# Are you better at science or art?



## Bitterself (Mar 14, 2015)

Would like to see the correlation between T/F and science/art. I am personally better at science.


----------



## peter pettishrooms (Apr 20, 2015)

Both. Though I would have to be more specific on the discipline for both. I'm not much of a gifted visual artist, but I play/write music. And I tend to understand physics quicker than chemistry. I suppose the more abstract the subject is, the more likely I'm able to excel in it.


----------



## Kurt Wagner (Aug 2, 2014)

I'm equally bad at both.


----------



## Bitterself (Mar 14, 2015)

Luke Skywalker said:


> I'm equally bad at both.


LOL Then what are you good at?


----------



## Ghostsoul (May 10, 2014)

I suck at science.
But I *really* suck at art.


----------



## Tetsuo Shima (Nov 24, 2014)

I'm good at science, but I'm not interested in it. I'm interested in art, but I'm not good at it.


----------



## Bitterself (Mar 14, 2015)

INFPs, why are you saying such things :frustrating:


----------



## Kurt Wagner (Aug 2, 2014)

Eluid Sade said:


> LOL Then what are you good at?


Mum says my coffee's great.


----------



## Bitterself (Mar 14, 2015)

Luke Skywalker said:


> Mum says my coffee's great.


I can clearly see you'll have a bright future :tongue:


----------



## SimplyRivers (Sep 5, 2015)

Love science, and I also love art. 

I'm pretty decent at science.

I'm so-so with art.

However, if I was forced to choose one subject, it'd be science.


----------



## Another Lost Cause (Oct 6, 2015)

I'm definitely better at science, but have always had a lot of respect for talented and creative artists, whether it be painting or dance. I think our culture is starting to derogate artistic talents to an extreme degree, and it's making society feel like some dull warehouse with nothing but rusty beams on the walls and slaves being whipped for their lack of efficiency.


----------



## Kurt Wagner (Aug 2, 2014)

Eluid Sade said:


> I can clearly see you'll have a bright future :tongue:


Indeed, and with just the right amount of sugar.


----------



## Nei (Dec 17, 2014)

I study art so I guess I'm good at it, and pretty average at science (I oddly enjoy the aesthetic side of it; sometimes I watch sci-fi movies just for the sake of all those space ships, robots and stuff). 

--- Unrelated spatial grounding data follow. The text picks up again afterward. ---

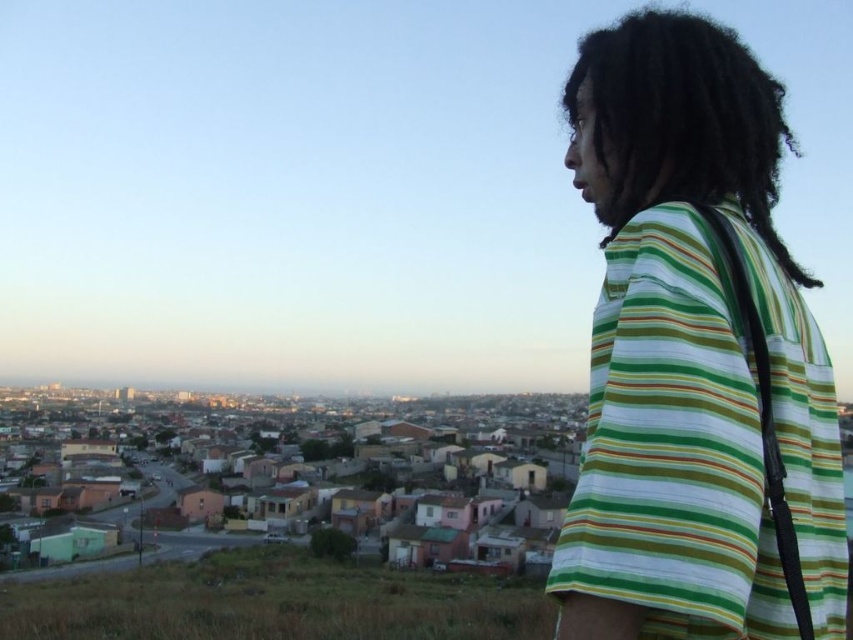 Question: Is green striped shirt at right further to the viewer compared to black curly hair at upper right?

Choices:
 (A) no
 (B) yes

Answer: (A)

Question: Which of the following is the farthest from the observer?

Choices:
 (A) (692, 374)
 (B) (640, 161)

Answer: (B)

Question: Does green striped shirt at right have a smaller size compared to black curly hair at upper right?

Choices:
 (A) no
 (B) yes

Answer: (A)

Question: Among these points, which one is farthest from the camera?

Choices:
 (A) (593, 451)
 (B) (769, 164)

Answer: (B)

Question: Is green striped shirt at right smaller than black curly hair at upper right?

Choices:
 (A) no
 (B) yes

Answer: (A)

Question: Which point is farther to the camera?

Choices:
 (A) (740, 81)
 (B) (610, 131)

Answer: (B) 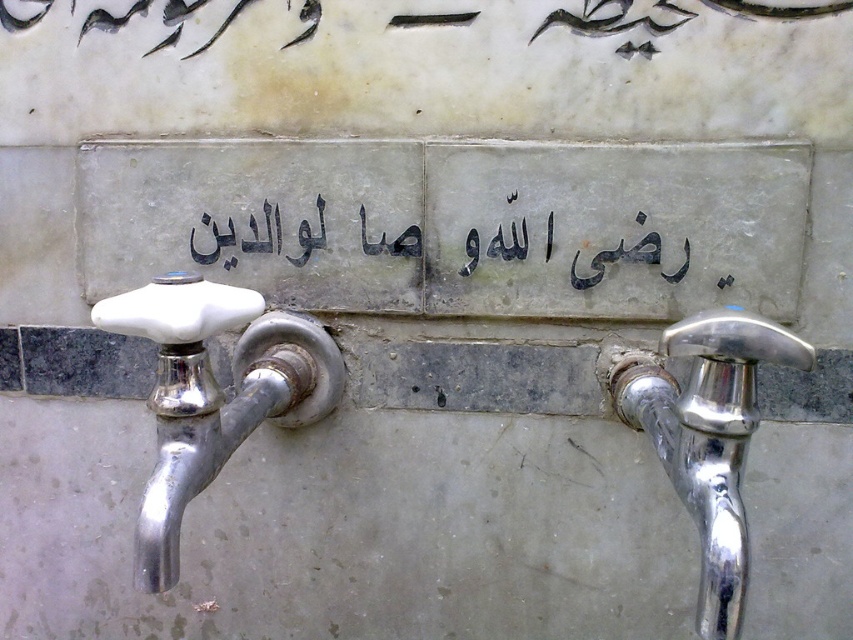 Question: Among these points, which one is farthest from the camera?

Choices:
 (A) (714, 440)
 (B) (207, 333)

Answer: (B)

Question: Which point appears farthest from the camera in this image?

Choices:
 (A) (229, 260)
 (B) (656, 388)
 (C) (251, 333)

Answer: (A)

Question: Which of the following is the farthest from the observer?

Choices:
 (A) black stone writing at center
 (B) polished chrome faucet at right
 (C) white porcelain faucet at left

Answer: (A)

Question: Can you confirm if white porcelain faucet at left is positioned below black stone writing at center?

Choices:
 (A) yes
 (B) no

Answer: (A)

Question: Does white porcelain faucet at left have a lesser width compared to polished chrome faucet at right?

Choices:
 (A) no
 (B) yes

Answer: (A)

Question: Is white porcelain faucet at left positioned at the back of polished chrome faucet at right?

Choices:
 (A) no
 (B) yes

Answer: (B) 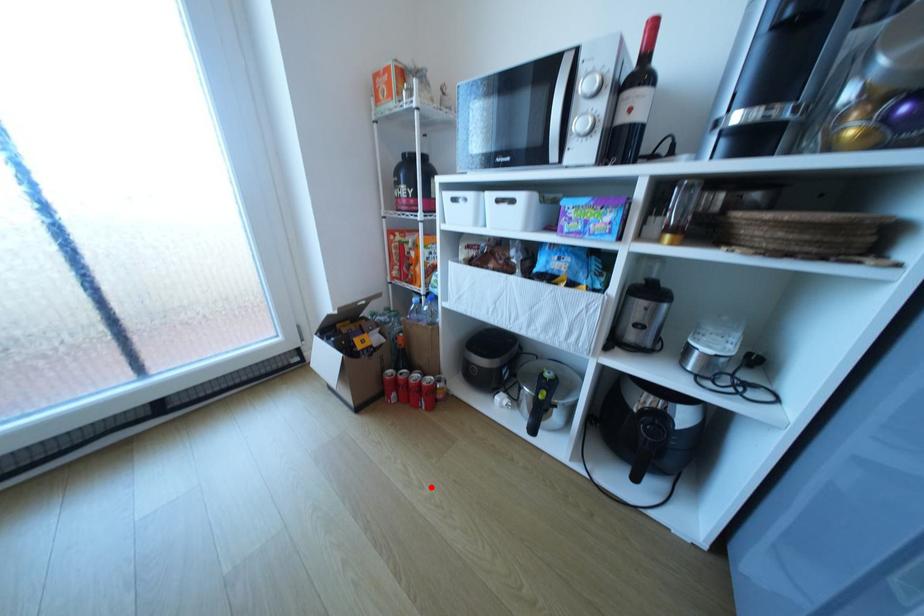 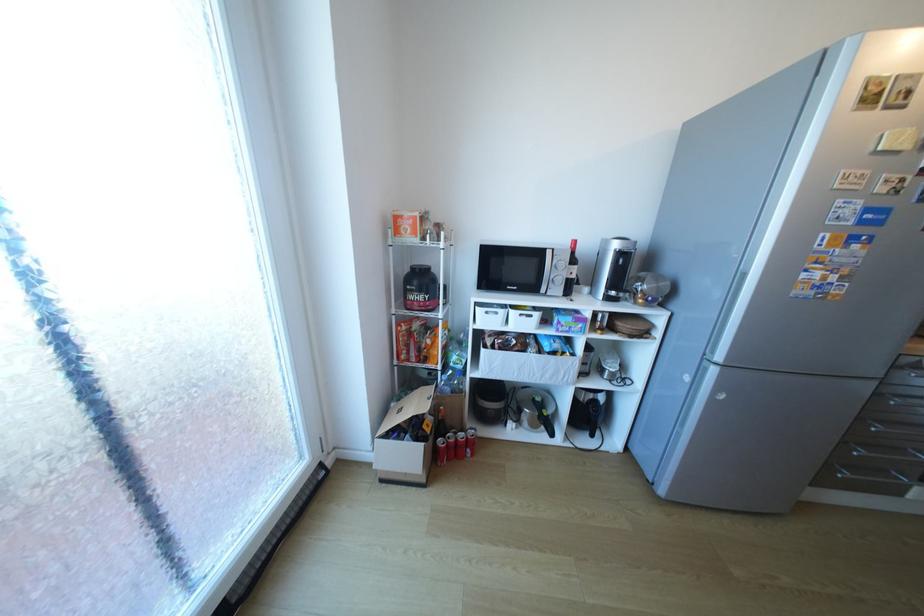 In the second image, find the point that corresponds to the highlighted location in the first image.

(523, 504) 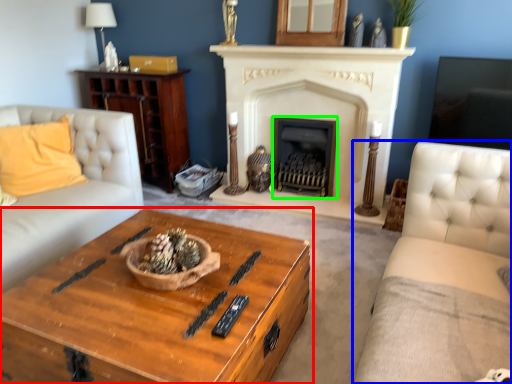 Question: Estimate the real-world distances between objects in this image. Which object is closer to coffee table (highlighted by a red box), studio couch (highlighted by a blue box) or fireplace (highlighted by a green box)?

Choices:
 (A) studio couch
 (B) fireplace

Answer: (A) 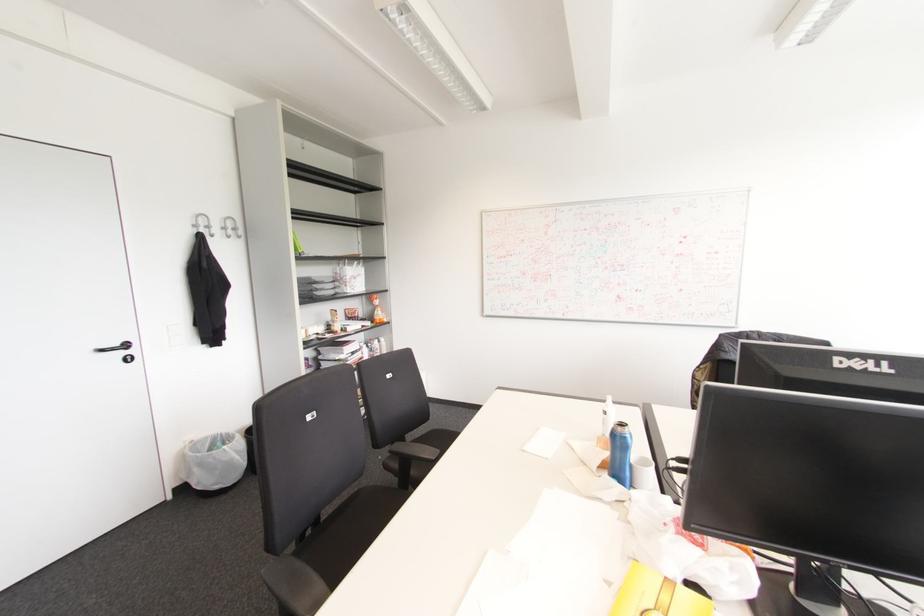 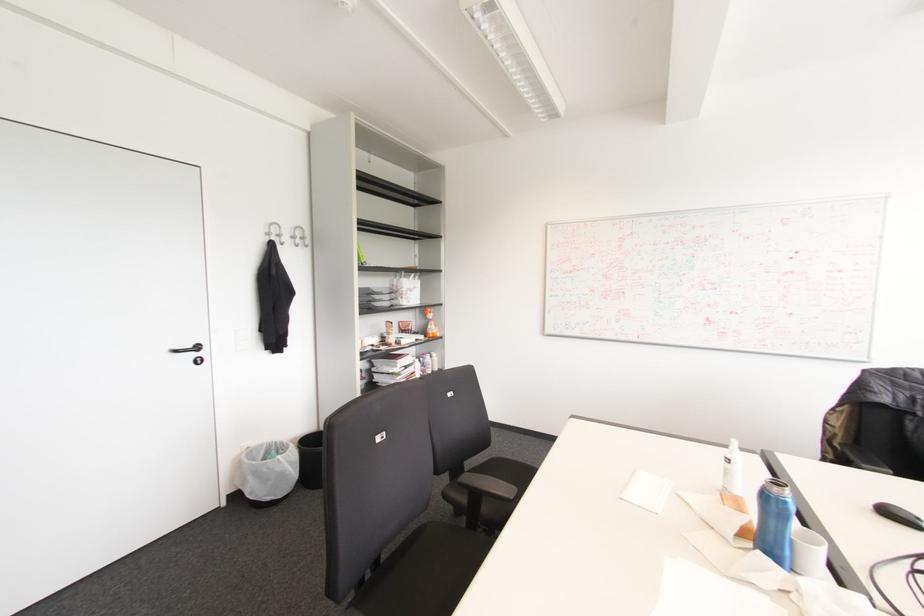 Find the pixel in the second image that matches the point at 604,411 in the first image.

(727, 460) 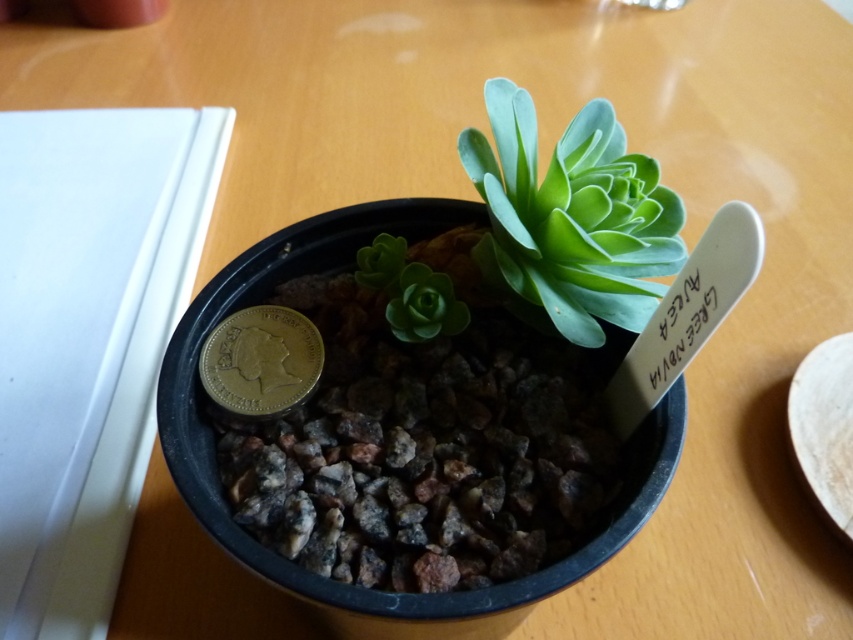 Can you confirm if green succulent at center is wider than gold plated coin at center?

Correct, the width of green succulent at center exceeds that of gold plated coin at center.

Consider the image. Who is more forward, (511, 106) or (207, 346)?

Point (511, 106) is in front.

Is point (508, 180) farther from viewer compared to point (283, 396)?

No, it is in front of (283, 396).

Find the location of a particular element. green succulent at center is located at coordinates (572, 218).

For some reason I reeeaaally suck at history though.


----------



## Hei (Jul 8, 2014)

I think I'm equally proficient at both


----------



## MisterPerfect (Nov 20, 2015)

I have the mind of a scientist but not enough knowledge yet.


----------



## Indiana Dan (Jun 11, 2013)

First thing I would do is throw out all the votes casted for 'both'. They're bound to be better at one than the other.


----------



## Miniblini (Jun 4, 2014)

Oh Crap! I fucked up the poll! I put Both-feeling type down when I meant art-feeling! I am so sorry!


----------



## UraniaIsis (Nov 26, 2014)

_Science - Feeler_

I'm marginal at best with science, but in art, my stick figures are the only objects I draw right. ><' :tongue:


----------



## karethys (Dec 4, 2015)

Feeler, and definitely better at art. I think science is very interesting, but it's not one of my strengths.


----------



## Saturnian Devil (Jan 29, 2013)

I'm good at both arts and sciences. I just happen to prefer art over science, though. Blame the Se.


----------



## Cthulhu And Coffee (Mar 8, 2012)

I guess art even though I'd like to say I'm more interested in science...it's not a skill that comes naturally, which feels odd to say, seeing as there are those who seem to feel science explains everything.


----------



## WickerDeer (Aug 1, 2012)

I love both science and art.

I've been drawing since I was a young kid, so even while rusty I can still pick up a bit and do a pretty fair job. I also enjoy analyzing art and lit. And I studied English and have taken a fair amount of art classes. Actually, I won a place in my community college writing contest, as well as best in show in the art gallery.  *toots my own horn a bunch, though in reality I am usually so horribly unmotivated and despairing about the future that I almost never do anything artistic and creative, and that was like ten years ago*

But...I love science. Actually, when I was a child I wanted to be an ethnobotanist with the combination of anthropology, botany, and medicine. I don't do so well in Science classes, but I enjoy them immensely. I especially like the soft sciences. But I am most familiar with the sort of essay/creative humanities aspect of academics, so when I took World Prehistory for fun at my Uni I got a D on my first exam, despite drawing my own depictions of various hominids and skulls, and also cave men modeled after Robert Downy Jr. Apparently that doesn't actually get you that far on a scantron.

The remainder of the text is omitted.